Extracted page text data:

_ _ _

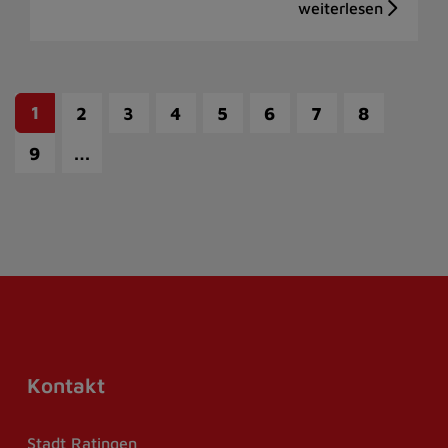
1
2
3
4
5
6
7
8
…
9
Kontakt
Stadt Ratingen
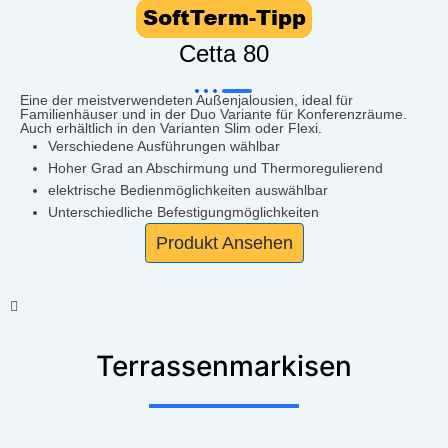
Cetta 80
Eine der meistverwendeten Außenjalousien, ideal für
Familienhäuser und in der Duo Variante für Konferenzräume.
Auch erhältlich in den Varianten Slim oder Flexi.
Verschiedene Ausführungen wählbar
Hoher Grad an Abschirmung und Thermoregulierend
elektrische Bedienmöglichkeiten auswählbar
Unterschiedliche Befestigungmöglichkeiten
Produkt Ansehen
Terrassenmarkisen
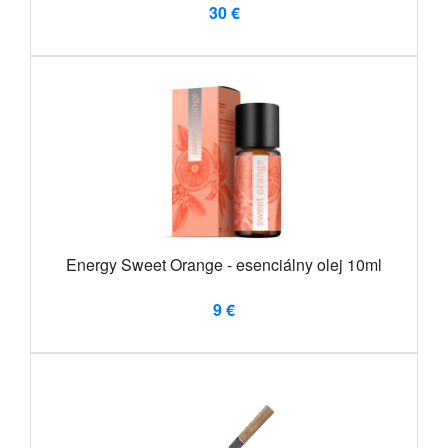
30 €
Energy Sweet Orange - esenciálny olej 10ml
9 €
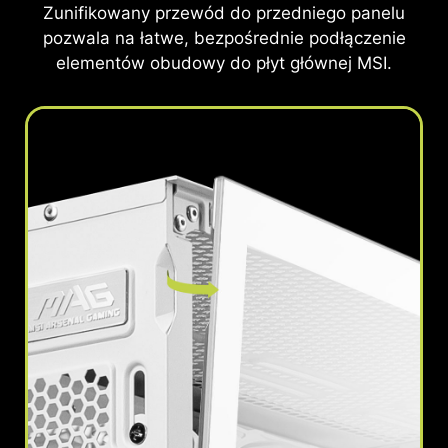
Zunifikowany przewód do przedniego panelu
pozwala na łatwe, bezpośrednie podłączenie
elementów obudowy do płyt głównej MSI.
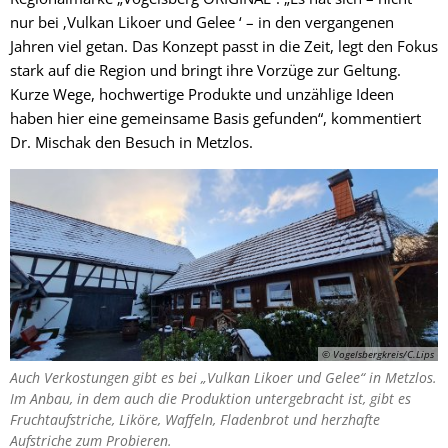
nur bei ‚Vulkan Likoer und Gelee ‘ – in den vergangenen
Jahren viel getan. Das Konzept passt in die Zeit, legt den Fokus
stark auf die Region und bringt ihre Vorzüge zur Geltung.
Kurze Wege, hochwertige Produkte und unzählige Ideen
haben hier eine gemeinsame Basis gefunden“, kommentiert
Dr. Mischak den Besuch in Metzlos.
© Vogelsbergkreis/C.Lips
Auch Verkostungen gibt es bei „Vulkan Likoer und Gelee“ in Metzlos.
Im Anbau, in dem auch die Produktion untergebracht ist, gibt es
Fruchtaufstriche, Liköre, Waffeln, Fladenbrot und herzhafte
Aufstriche zum Probieren.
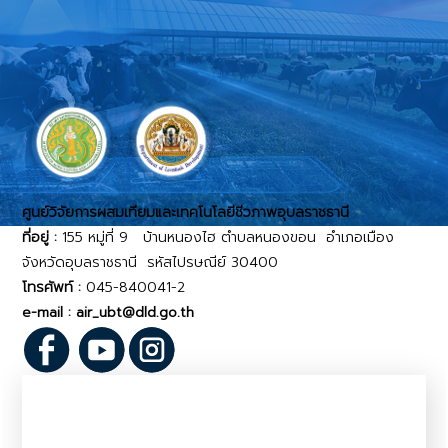
ศูนย์วิจัยการผสมเทียมและเทคโนโลยีชีวภาพอุบลราชธานี
ที่อยู่ :
155 หมู่ที่ 9 บ้านหนองไฮ ตำบลหนองขอน อำเภอเมือง
จังหวัดอุบลราชธานี รหัสไปรษณีย์ 30400
โทรศัพท์ :
045-840041-2
e-mail : air_ubt@dld.go.th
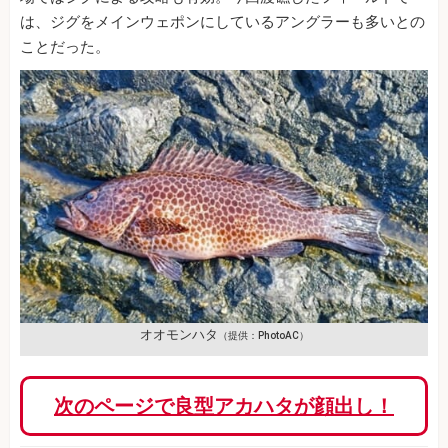
は、ジグをメインウェポンにしているアングラーも多いとの
ことだった。
オオモンハタ
（提供：PhotoAC）
次のページで良型アカハタが顔出し！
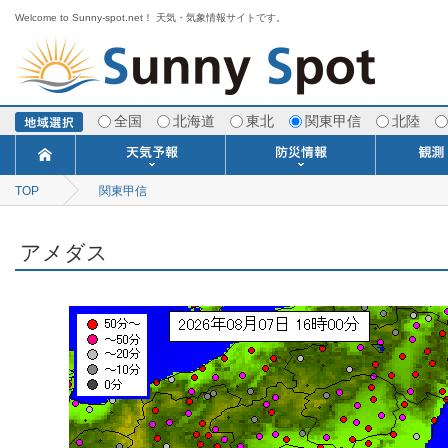
Welcome to Sunny-spot.net！ 天気・気象情報サイトです。
全国
北海道
東北
関東甲信
北陸
TOP
関東甲信
今日明日の天気
寒・暖候期予報
ポイント予報
週間天気予報
世界の天気
1ヶ月予報
3ヶ月予報
分布予報
海上予報
TOPICS
注意報・警報
土砂警戒情報
スモッグ情報
地方気象情報
地方天候情報
府県気象情報
府県天候情報
台風情報
地震情報
津波情報
火山情報
竜巻情報
洪水情報
海上警報
雨雲レーダ
ウィンド
専門天気
MET
潮汐
河川
生
季
専
紫
エ
海
ダ
風
ア
落
気
空
波
風
アメダス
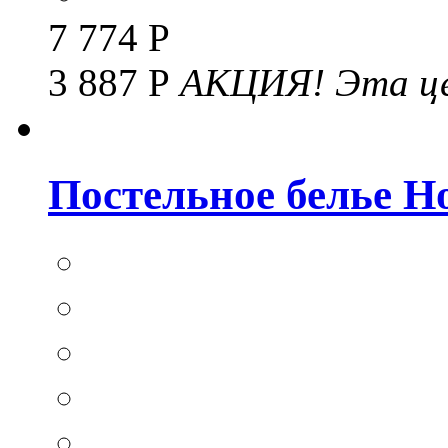
7 774 Р
3 887 Р
АКЦИЯ!
Эта це
Постельное белье Hom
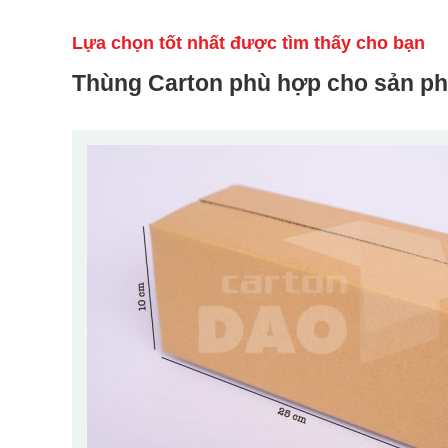
Lựa chọn tốt nhất được tìm thấy cho bạn
Thùng Carton phù hợp cho sản p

_ _ _

§ Prompt
Return every line of the data above exactly, and omit all pictures.

§ Response
1
2
3
4
5
6
7
8
…
9
Kontakt
Stadt Ratingen
Cetta 80
Eine der meistverwendeten Außenjalousien, ideal für
Familienhäuser und in der Duo Variante für Konferenzräume.
Auch erhältlich in den Varianten Slim oder Flexi.
Verschiedene Ausführungen wählbar
Hoher Grad an Abschirmung und Thermoregulierend
elektrische Bedienmöglichkeiten auswählbar
Unterschiedliche Befestigungmöglichkeiten
Produkt Ansehen
Terrassenmarkisen
30 €
Energy Sweet Orange - esenciálny olej 10ml
9 €
Zunifikowany przewód do przedniego panelu
pozwala na łatwe, bezpośrednie podłączenie
elementów obudowy do płyt głównej MSI.
nur bei ‚Vulkan Likoer und Gelee ‘ – in den vergangenen
Jahren viel getan. Das Konzept passt in die Zeit, legt den Fokus
stark auf die Region und bringt ihre Vorzüge zur Geltung.
Kurze Wege, hochwertige Produkte und unzählige Ideen
haben hier eine gemeinsame Basis gefunden“, kommentiert
Dr. Mischak den Besuch in Metzlos.
© Vogelsbergkreis/C.Lips
Auch Verkostungen gibt es bei „Vulkan Likoer und Gelee“ in Metzlos.
Im Anbau, in dem auch die Produktion untergebracht ist, gibt es
Fruchtaufstriche, Liköre, Waffeln, Fladenbrot und herzhafte
Aufstriche zum Probieren.
ศูนย์วิจัยการผสมเทียมและเทคโนโลยีชีวภาพอุบลราชธานี
ที่อยู่ :
155 หมู่ที่ 9 บ้านหนองไฮ ตำบลหนองขอน อำเภอเมือง
จังหวัดอุบลราชธานี รหัสไปรษณีย์ 30400
โทรศัพท์ :
045-840041-2
e-mail : air_ubt@dld.go.th
は、ジグをメインウェポンにしているアングラーも多いとの
ことだった。
オオモンハタ
（提供：PhotoAC）
次のページで良型アカハタが顔出し！
Welcome to Sunny-spot.net！ 天気・気象情報サイトです。
全国
北海道
東北
関東甲信
北陸
TOP
関東甲信
今日明日の天気
寒・暖候期予報
ポイント予報
週間天気予報
世界の天気
1ヶ月予報
3ヶ月予報
分布予報
海上予報
TOPICS
注意報・警報
土砂警戒情報
スモッグ情報
地方気象情報
地方天候情報
府県気象情報
府県天候情報
台風情報
地震情報
津波情報
火山情報
竜巻情報
洪水情報
海上警報
雨雲レーダ
ウィンド
専門天気
MET
潮汐
河川
生
季
専
紫
エ
海
ダ
風
ア
落
気
空
波
風
アメダス
7 774 Р
3 887 Р
АКЦИЯ!
Эта це
Постельное белье Hom
Lựa chọn tốt nhất được tìm thấy cho bạn
Thùng Carton phù hợp cho sản p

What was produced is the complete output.